Pardo: So Duncan, you kinda mentioned that one of the other people that is not on stage has been working on the film, but maybe you guys can tell the audience here about some of the other people who are working on the film and — I kinda reassure them that Warcraft is in good hands.
Duncan: Absolutely. One of the people that I wanted to mention is Mayes C. Rubeo who is doing our Wardrobe costume design, and that has become an incredibly important and interesting puzzle for us to solve because almost half our cast is live action and real, in that very traditional root. but with half our cast being virtual, being performed by actors but using the motion-capture technology — how do you actually approach that as far as how you costume those characters.
So even though they’re not actually going to be performing in the costume, we actually had to have them for photographic references so we can actually see on camera what those costumes look like, how they move. How gravity affects them. We actually started making all costumes at full scale.
Westenhofer: That is the level of detail we’re after and seeking, in getting down to how riveted the patch is, how the leather straps are weaved in. By building it real, we’re getting that stuff as detailed, and interesting as possible.
Pardo: So it is probably safe to say that Mayes would always win the costume contest of the year?
(All panelists laugh)
Westenhofer: Yes. Absolutely.
Duncan: Absolutely. I’m working with Paul Hirsh, he is the editor I worked with on SOURCE CODE and he has an amazing body of work. He worked on Star Wars Episode V – The Empire Strikes Back. Won an Oscar, he was in Ferris Bueller’s Day Off. He has a crazy collective body of work. He is an institution in the industry. An amazing editor.

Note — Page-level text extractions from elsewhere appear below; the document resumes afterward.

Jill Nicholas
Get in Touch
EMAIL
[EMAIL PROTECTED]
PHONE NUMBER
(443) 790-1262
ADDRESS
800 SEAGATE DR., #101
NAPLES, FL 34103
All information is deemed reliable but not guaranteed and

Pardo: Well, maybe Bill and Nick, maybe you can talk a little bit about what it is like to try to translate Warcraft and the visuals. I know you talked about it a little bit. But obviously it is going to be a really big challenge to make the orcs and do orcs that have acting. How you take these goofy cartoonish-looking characters that we create and make them photo-realistic for Warcraft (the movie).
Carpenter: Funny enough. In the cinematic department we do it all the time. We work with the game team and try to translate that into much higher resolution space. So when we had the chance to be a part of this. The discipline is very similar. They’re just going so much further. Like I was saying, we have seen all these spaces, we’ll make a concept. Wow, seeing it from game and actually translate to concept and then what these guys are going to do with that? It is just absolutely amazing. And I can’t tell you guys enough, you’re absolutely in the right hands. Trust me, this guy is going to make an amazing film.

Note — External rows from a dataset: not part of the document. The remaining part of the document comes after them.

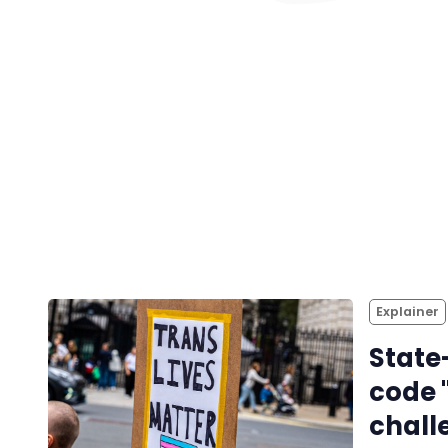
Explainer
State
code 
chall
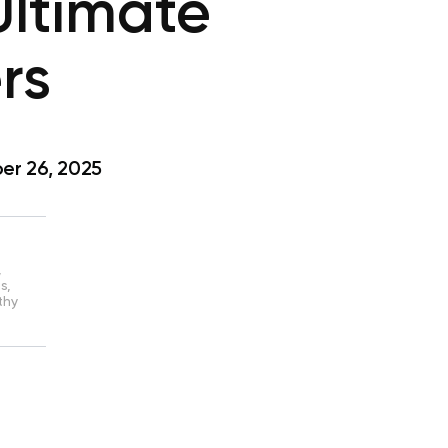
Ultimate
rs
r 26, 2025
,
s,
thy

Westenhofer: We want to do it as much justice as possible. And we’re — you know, we’re pushing the technology, we are doing on-set motion capture, a lot of technical jargon, but it is the kind of thing we really — the orcs are not just going to be bad monsters, they are going to really act, they will have personalities. And the level of details, we’ll go to lengths to build the real costumes. We’ll build the full-size casts to get all the details just right.